Pour mieux l’aborder, nous faisons référence à six catégories: les protocoles de la couche de base ou «Layer 1», les technologies de la couche secondaire ou «Layer 2», les applications décentralisées, la tokenisation d‘actifs, les blockchains privées contrôlées par des gouvernements ou des entreprises, puis enfin les services et l’infrastructure du secteur. Il y a donc plusieurs types d’actifs digitaux dont l’utilité diffère.

Existe-t-il déjà suffisamment de véhicules investis dans les actifs crypto pour construire un fonds de fonds pertinent?

L’univers des véhicules de placement est largement suffisant. Il compte environ 750 fonds crypto et blockchain à l’heure actuelle, situés essentiellement aux Etats-Unis et en Asie, focalisés sur un marché de l’ordre de 300 milliards de dollars comptant plus de 10'000 actifs digitaux ou «token». Cet univers présente par ailleurs des similarités avec les hedge funds des années 1990 dans la mesure où ces fonds sont peu connus et difficiles à identifier. Beaucoup ont été créés par des spécialistes venus de la tech et des sciences mathématiques, et non de la finance. Certains – souvent très sophistiqués – ont connu un tel succès qu’ils sont dorénavant fermés aux nouveaux investisseurs. C’est là que réside notre valeur ajoutée qui permet de fournir un accès aux investisseurs suisses car, comme c’était le cas pour les hedge funds il y a vingt ans, il existe une grande asymétrie de la connaissance entre gérants spécialisés et le reste du marché.

Qu’offrez-vous plus précisément?

Nous sommes conseillers d’un fonds multi-manager de niveau institutionnel à liquidité trimestrielle établi au Liechtenstein et investi dans une douzaine de ce que le fonds juge être les meilleurs portefeuilles de crypto et de blockchain à l’échelle mondiale, sélectionnés sur la base d’une analyse approfondie de 150 des 750 fonds recensés. A terme, le fonds vise une quinzaine de positions, réparties entre actifs digitaux liquides et technologies émergentes. Les stratégies que poursuit le fonds sont de type SAFT1, liquid VC, long/short, arbitrage, market making, et trend-following.

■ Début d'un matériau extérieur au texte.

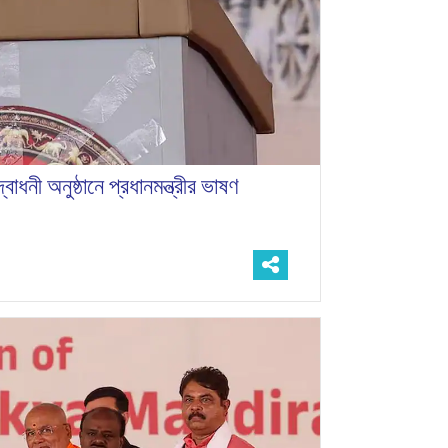
দ্বোধনী অনুষ্ঠানে প্রধানমন্ত্রীর ভাষণ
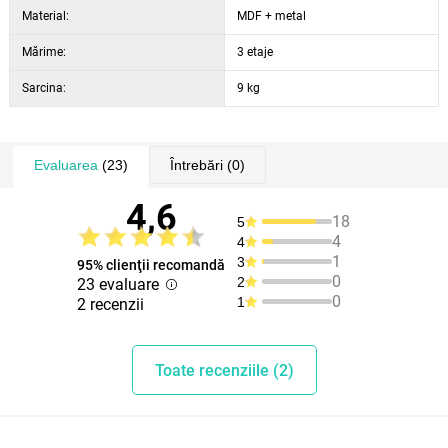
Material:
MDF + metal
Mărime:
3 etaje
Sarcina:
9 kg
Evaluarea
(23)
Întrebări
(0)
4,6
18
5
4
4
1
3
95% clienţii recomandă
0
2
23 evaluare
0
1
2 recenzii
Toate recenziile (2)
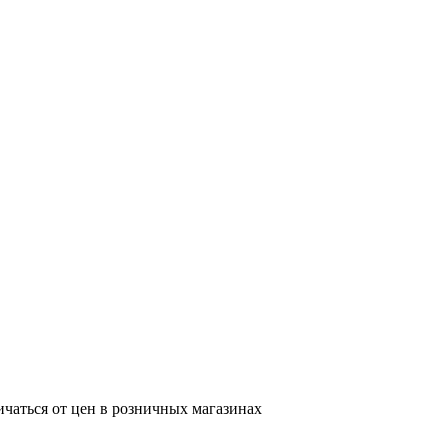
ичаться от цен в розничных магазинах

Le véhicule a également une position
dans un fonds chinois et deux autres en Europe.
Au vu des positions, la plupart des managers sont aux Etats-Unis, assez bien répartis entre côte ouest et est.

Les gérants sont largement établis dans la Silicon Valley et à New York ce qui ne surprendra personne mais le véhicule a également une position dans un fonds chinois et deux autres en Europe.

Alors que le bitcoin s’est montré très volatile, vous dites possible d’atteindre un profil de rendements stable.

Investi principalement sur les protocoles des couches de base et secondaire ainsi que dans les applications décentralisées, le fonds n’a effectivement pas subi la volatilité du bitcoin grâce à des stratégies qui saisissent les hausses, amortissent les baisses et offrent une faible corrélation aux principales cryptodevises.  

Quelle est la nature des investisseurs?

Essentiellement des family offices, des personnes très fortunées et des entrepreneurs du secteur, des gérants indépendants et quelques banques. A terme, nous pensons également que les investisseurs institutionnels commenceront à intégrer cette nouvelle classe d’actifs dans leur portefeuille. En outre, il est important de noter que ce type de véhicule s’adresse uniquement aux investisseurs qualifiés.

 

     1 SAFT (Simple Agreement for Future Tokens) est un contrat d'investissement offert par des développeurs de cryptologie aux investisseurs accrédités dont l’objectif est de capitaliser sur l’innovation du protocole sous-jacent dès l’émission de son token.